Understanding Canine Sleep Apnea

Dogs are mammals, and this means they can have a lot of the same types of ailments that humans have. Viral infections, heart disease, kidney failure, and cancer are just a few of the medical issues that can affect your pup. This is why you should schedule a veterinary visit at least once or twice a year so your dog can be thoroughly examined for health issues. Visits also need to be arranged if you note any direct signs of an illness. Unfortunately, some problems may not be apparent since symptoms are more subtle. This is true if your pup has a sleep apnea condition. 

How Much Should Your Dog Sleep?

Before you can figure out whether or not your dog has a sleep condition, you will need to understand the normal sleep habits of your dog. A typical dog will sleep 12 to 14 hours a day or approximately 50% of the time. Puppies often sleep more and may snooze up to 18 hours a day. This type of excessive sleep is common for large breeds of dogs like Mastiffs, Newfoundlands, Great Danes, St. Bernards, Pyrenees, and Wolfhounds too. These dogs have slower metabolisms and this can make them lazier than small or medium breeds of dogs. 

Older dogs will often sleep more and you may see your pup snoozing more often if you do not supply a good quality food. This means your dog is not getting the nutrition he needs to meet his energy requirements. Make sure to purchase a food that has an animal based protein, is low in fat, and contains few starches. Since dogs are omnivores like humans, the food should contain vegetables, fruits, and a few whole grains as well. Caloric needs vary greatly from dog to dog, so ask your vet about this. Provide only enough food to meet these needs in a given day to reduce overeating. This can lead to health problems, laziness, and excessive sleeping.

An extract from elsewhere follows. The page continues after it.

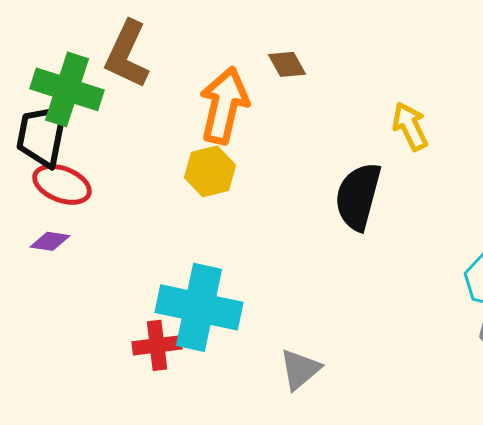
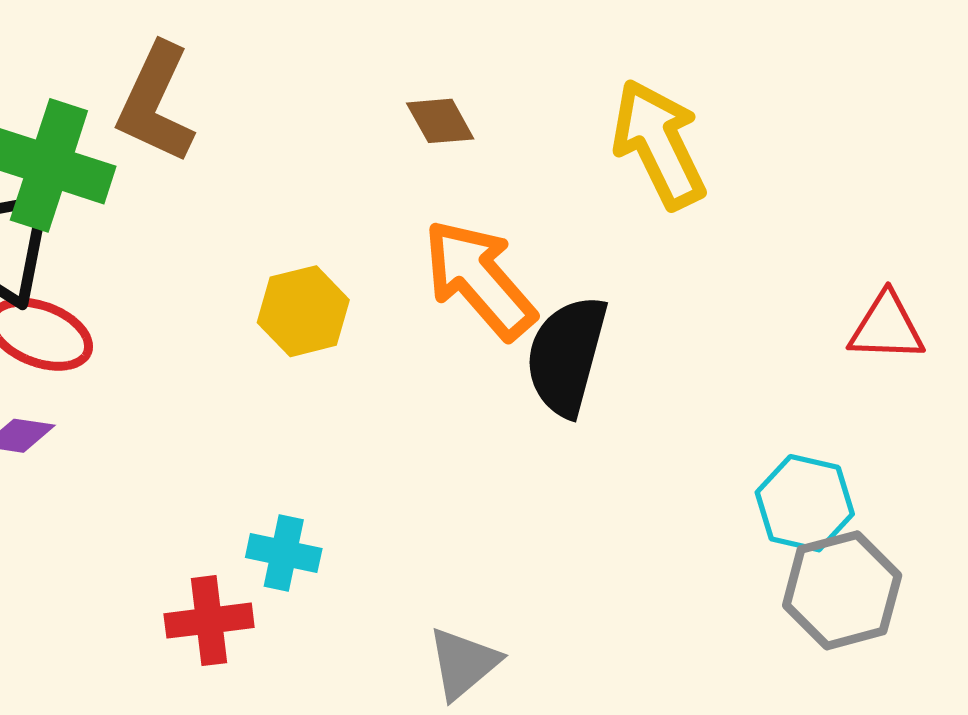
orange arrow: (224, 105) -> (479, 279), moved, turned -54
yellow arrow: (410, 126) -> (659, 144), moved, size x1.5
cyan cross: (199, 307) -> (284, 553), size x0.5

What Are The Symptoms Of Sleep Apnea?

If your dog seems to sleep too much even though you feed him a decent amount of food and understand canine sleep requirements, then look for signs that sleep apnea may be an issue. This issue is similar to the condition that affects humans. Basically, your dog will stop breathing while he is trying to sleep and this will wake him up. When this happens multiple times, your dog will be unable to get the restful REM sleep he needs.

You are likely to notice your dog snoring loudly, gasping for breath, or choking when he is trying to sleep. You may notice long pauses between breaths as well. A typical dog will take 15 to 30 breaths a minute while resting or sleeping. You can simply count the breaths for one minute while your dog sleeps to see if they are lower than normal. Your dog is likely to seem sleepy throughout the day and might be less coordinated if a sleep apnea issue is present. 

What Will A Veterinarian Do?

If your dog presents with some of these sleep apnea symptoms, take him to see your vet immediately. The professional may keep your dog overnight so an evaluation can be completed. An examination of the airways may be completed as well to look for obstructions. Surgery may be scheduled to open up the airways. This is especially likely if you have a breed of dog that is commonly afflicted with breathing issues. Bulldogs and pugs are two examples of breeds with these problems. You may also be asked to place a humidifier or steamer in your home. Moist air is helpful in opening the airways so your dog will be able to sleep better.